WRAW (1340 kHz) is a commercial AM radio station licensed to Reading, Pennsylvania. The station is owned by iHeartMedia and calls itself "Newsradio 1340 WRAW."  It broadcasts a conservative talk radio format.

WRAW's transmitter is off South 9th Street in Reading, near the Schuylkill River.  It is powered at 1,000 watts.  The service contour covers communities such as Ephrata, Pottstown, Kutztown, Boyertown and Hamburg.

Programming
Weekdays begin with the R.J. Harris Breakfast Show simulcast from co-owned WHP 580 AM in nearby Harrisburg, Pennsylvania.  The rest of the weekday line up features mostly syndicated shows from the co-owned Premiere Networks, including Glenn Beck, The Clay Travis and Buck Sexton Show, Sean Hannity and Jesse Kelly.  Late nights, podcasts from iHeartRadio are heard, followed by Coast to Coast AM with George Noory.  

On weekends, WRAW carries In the Garden with Ron Wilson, At Home with Gary Sullivan, Leo Laporte - the Tech Guy, Bill Handel on the Law, The Weekend with Joe Pags, and Live on Sunday Night with Bill Cunningham.  Sunday mornings feature religious services and a Polka music show.  Most hours begin with world and national news from Fox News Radio.

History
WRAW is one of the oldest radio stations in Pennsylvania.  It signed on the air on .  In the 1960s and 70s, it had a Top 40 format.  In the 1980s, it played a syndicated adult standards format, known as The Music of Your Life.

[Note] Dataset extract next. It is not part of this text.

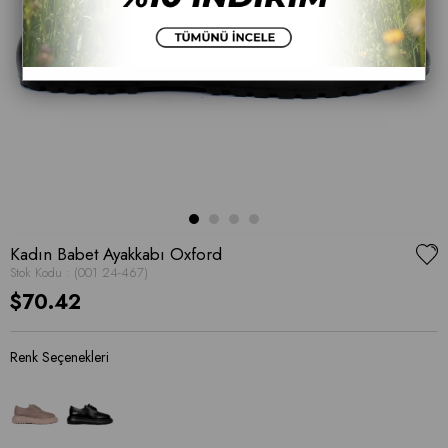
Kadın Babet Ayakkabı Oxford
Stok Kodu
(001 24-467)
$70.42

WRAW once broadcast in AM stereo using the C-QUAM system.

On February 27, 2014, WRAW changed to Spanish Contemporary, branded as "Rumba 1340".  Programming was also heard on FM translator W222BY on 92.3 FM.

On August 8, 2019, WRAW broke from simulcasting on the translator due to it being sold to Educational Media Foundation (EMF). 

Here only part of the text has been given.